What Does Your City Say?
Capital Thinking · Issue #775 · View online
Great cities attract ambitious people.
You can sense it when you walk around one. In a hundred subtle ways, the city sends you a message: you could do more; you should try harder.
Cities and Ambition
The surprising thing is how different these messages can be.
New York tells you, above all: you should make more money. There are other messages too, of course.
You should be hipper. You should be better looking. But the clearest message is that you should be richer.
What I like about Boston (or rather Cambridge) is that the message there is: you should be smarter. You really should get around to reading all those books you’ve been meaning to.
When you ask what message a city sends, you sometimes get surprising answers. As much as they respect brains in Silicon Valley, the message the Valley sends is: you should be more powerful.
That’s not quite the same message New York sends.

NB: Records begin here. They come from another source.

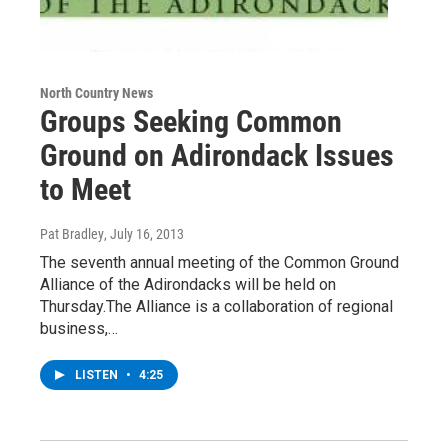
North Country News
Groups Seeking Common
Ground on Adirondack Issues
to Meet
Pat Bradley
, July 16, 2013
The seventh annual meeting of the Common Ground
Alliance of the Adirondacks will be held on
Thursday.The Alliance is a collaboration of regional
business,…
LISTEN
•
4:25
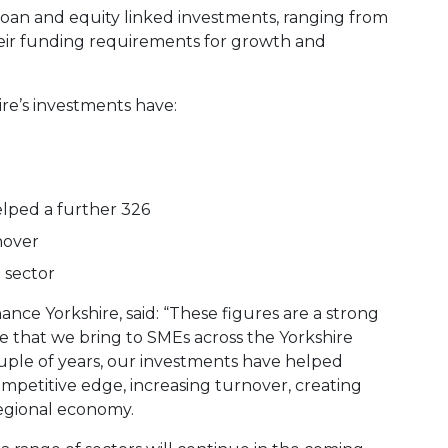
loan and equity linked investments, ranging from
eir funding requirements for growth and
re’s investments have:
lped a further 326
nover
 sector
ance Yorkshire, said: “These figures are a strong
 that we bring to SMEs across the Yorkshire
ouple of years, our investments have helped
mpetitive edge, increasing turnover, creating
egional economy.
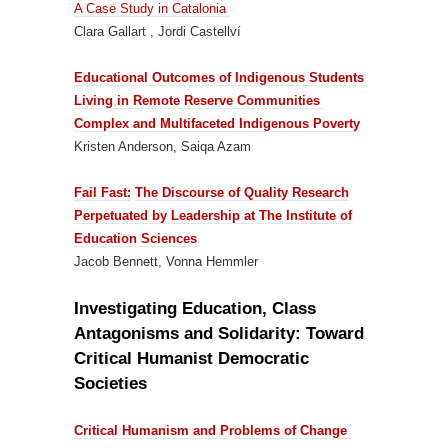
A Case Study in Catalonia
Clara Gallart , Jordi Castellví
Educational Outcomes of Indigenous Students
Living in Remote Reserve Communities
Complex and Multifaceted Indigenous Poverty
Kristen Anderson, Saiqa Azam
Fail Fast:
The Discourse of Quality Research
Perpetuated by Leadership at The Institute of
Education Sciences
Jacob Bennett, Vonna Hemmler
Investigating Education, Class
Antagonisms and Solidarity: Toward
Critical Humanist Democratic
Societies
Critical Humanism and Problems of Change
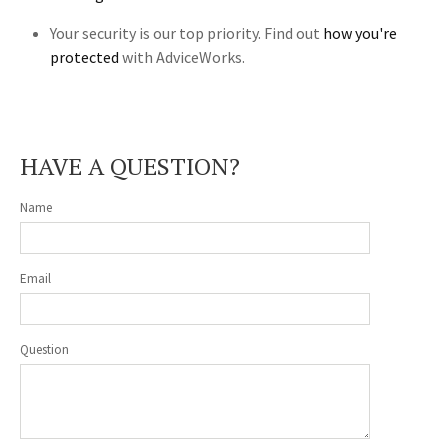
Your security is our top priority. Find out
how you're
protected
with AdviceWorks.
HAVE A QUESTION?
Name
Email
Question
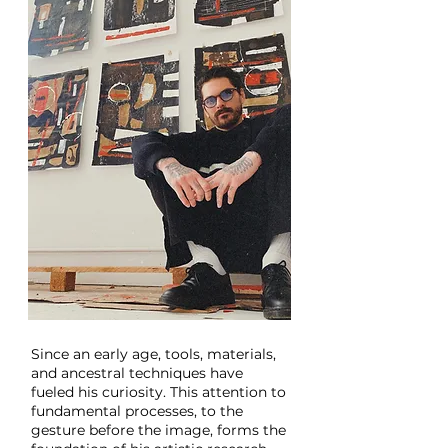
Since an early age, tools, materials,
and ancestral techniques have
fueled his curiosity. This attention to
fundamental processes, to the
gesture before the image, forms the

Power matters in New York too of course, but New York is pretty impressed by a billion dollars even if you merely inherited it.

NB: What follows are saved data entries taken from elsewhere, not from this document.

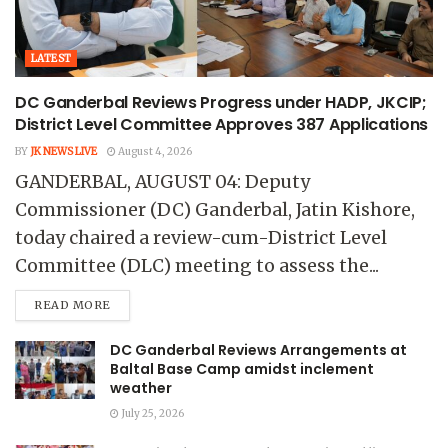
LATEST
DC Ganderbal Reviews Progress under HADP, JKCIP;
District Level Committee Approves 387 Applications
BY
JK NEWS LIVE
August 4, 2026
GANDERBAL, AUGUST 04: Deputy
Commissioner (DC) Ganderbal, Jatin Kishore,
today chaired a review-cum-District Level
Committee (DLC) meeting to assess the...
READ MORE
DC Ganderbal Reviews Arrangements at
Baltal Base Camp amidst inclement
weather
July 25, 2026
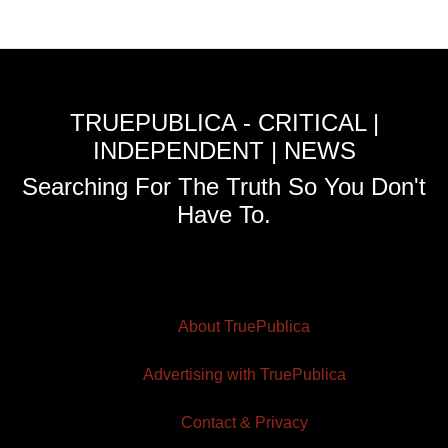
TRUEPUBLICA - CRITICAL |
INDEPENDENT | NEWS
Searching For The Truth So You Don't
Have To.
About TruePublica
Advertising with TruePublica
Contact & Privacy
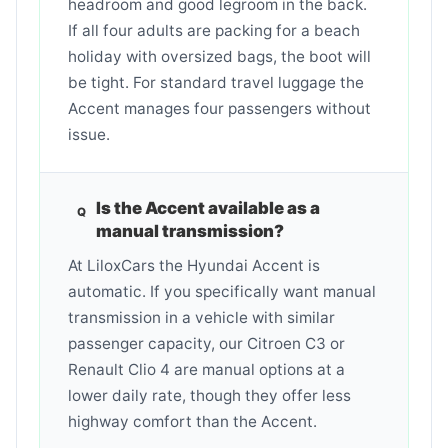
headroom and good legroom in the back.
If all four adults are packing for a beach
holiday with oversized bags, the boot will
be tight. For standard travel luggage the
Accent manages four passengers without
issue.
Is the Accent available as a
manual transmission?
At LiloxCars the Hyundai Accent is
automatic. If you specifically want manual
transmission in a vehicle with similar
passenger capacity, our Citroen C3 or
Renault Clio 4 are manual options at a
lower daily rate, though they offer less
highway comfort than the Accent.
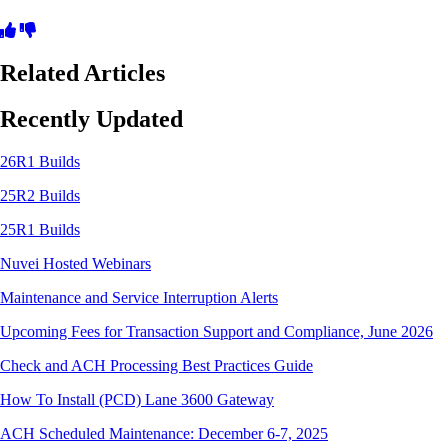
Related Articles
Recently Updated
26R1 Builds
25R2 Builds
25R1 Builds
Nuvei Hosted Webinars
Maintenance and Service Interruption Alerts
Upcoming Fees for Transaction Support and Compliance, June 2026
Check and ACH Processing Best Practices Guide
How To Install (PCD) Lane 3600 Gateway
ACH Scheduled Maintenance: December 6-7, 2025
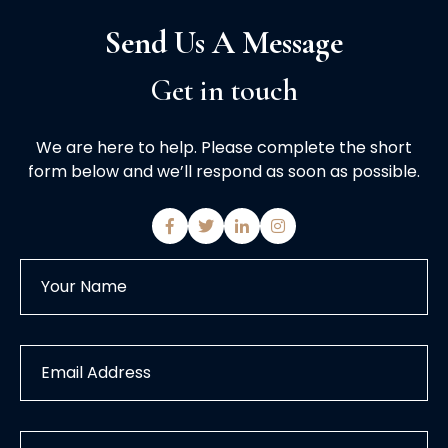
Send Us A Message
Get in touch
We are here to help. Please complete the short
form below and we’ll respond as soon as possible.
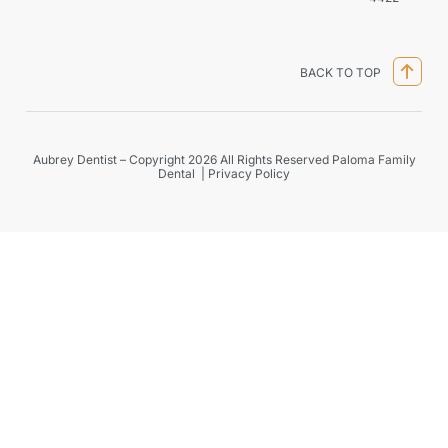
BACK TO TOP
Aubrey Dentist – Copyright 2026 All Rights Reserved Paloma Family
Dental |
Privacy Policy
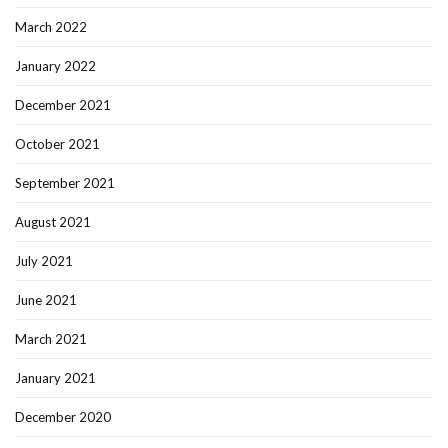
March 2022
January 2022
December 2021
October 2021
September 2021
August 2021
July 2021
June 2021
March 2021
January 2021
December 2020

In Silicon Valley no one would care except a few real estate agents. What matters in Silicon Valley is how much effect you have on the world.

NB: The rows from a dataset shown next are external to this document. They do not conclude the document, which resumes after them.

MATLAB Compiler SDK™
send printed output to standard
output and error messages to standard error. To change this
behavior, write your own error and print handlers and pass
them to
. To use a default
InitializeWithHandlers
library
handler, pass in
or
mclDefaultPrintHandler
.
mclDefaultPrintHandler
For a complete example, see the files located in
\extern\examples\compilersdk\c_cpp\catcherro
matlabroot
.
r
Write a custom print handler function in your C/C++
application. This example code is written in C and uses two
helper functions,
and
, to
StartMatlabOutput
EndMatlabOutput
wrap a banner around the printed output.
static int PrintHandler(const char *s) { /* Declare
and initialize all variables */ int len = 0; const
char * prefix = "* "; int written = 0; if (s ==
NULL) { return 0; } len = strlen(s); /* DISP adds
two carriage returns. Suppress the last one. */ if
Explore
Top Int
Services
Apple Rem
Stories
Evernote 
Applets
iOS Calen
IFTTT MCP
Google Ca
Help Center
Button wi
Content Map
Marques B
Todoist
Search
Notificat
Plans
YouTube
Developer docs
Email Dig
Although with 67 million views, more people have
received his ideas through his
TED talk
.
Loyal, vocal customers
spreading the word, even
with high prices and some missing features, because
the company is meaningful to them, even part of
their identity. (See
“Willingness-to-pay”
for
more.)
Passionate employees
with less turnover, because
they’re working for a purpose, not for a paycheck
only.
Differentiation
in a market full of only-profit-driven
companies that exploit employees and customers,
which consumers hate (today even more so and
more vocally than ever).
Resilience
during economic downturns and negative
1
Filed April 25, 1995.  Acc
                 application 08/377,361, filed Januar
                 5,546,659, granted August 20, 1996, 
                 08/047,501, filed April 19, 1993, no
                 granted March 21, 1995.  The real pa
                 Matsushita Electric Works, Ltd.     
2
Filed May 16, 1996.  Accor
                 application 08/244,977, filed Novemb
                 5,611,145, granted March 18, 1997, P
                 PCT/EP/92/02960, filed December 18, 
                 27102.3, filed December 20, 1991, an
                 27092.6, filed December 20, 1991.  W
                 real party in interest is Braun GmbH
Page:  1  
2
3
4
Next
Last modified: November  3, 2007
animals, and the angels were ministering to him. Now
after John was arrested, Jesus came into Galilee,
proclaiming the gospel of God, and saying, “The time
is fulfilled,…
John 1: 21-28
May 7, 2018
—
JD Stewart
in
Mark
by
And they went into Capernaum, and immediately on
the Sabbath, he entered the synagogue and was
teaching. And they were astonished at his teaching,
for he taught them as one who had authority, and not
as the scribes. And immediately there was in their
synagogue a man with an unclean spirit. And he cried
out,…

The reason people there care about Larry and Sergey is not their wealth but the fact that they control Google, which affects practically everyone.
How much does it matter what message a city sends? Empirically, the answer seems to be: a lot.
You might think that if you had enough strength of mind to do great things, you’d be able to transcend your environment. Where you live should make at most a couple percent difference.
But if you look at the historical evidence, it seems to matter more than that. Most people who did great things were clumped together in a few places where that sort of thing was done at the time.
You can see how powerful cities are from something I wrote about earlier: the case of the Milanese Leonardo.
Practically every fifteenth century Italian painter you’ve heard of was from Florence, even though Milan was just as big. People in Florence weren’t genetically different, so you have to assume there was someone born in Milan with as much natural ability as Leonardo.
What happened to him?
If even someone with the same natural ability as Leonardo couldn’t beat the force of environment, do you suppose you can?
I don’t.
I’m fairly stubborn, but I wouldn’t try to fight this force. I’d rather use it.
So I’ve thought a lot about where to live.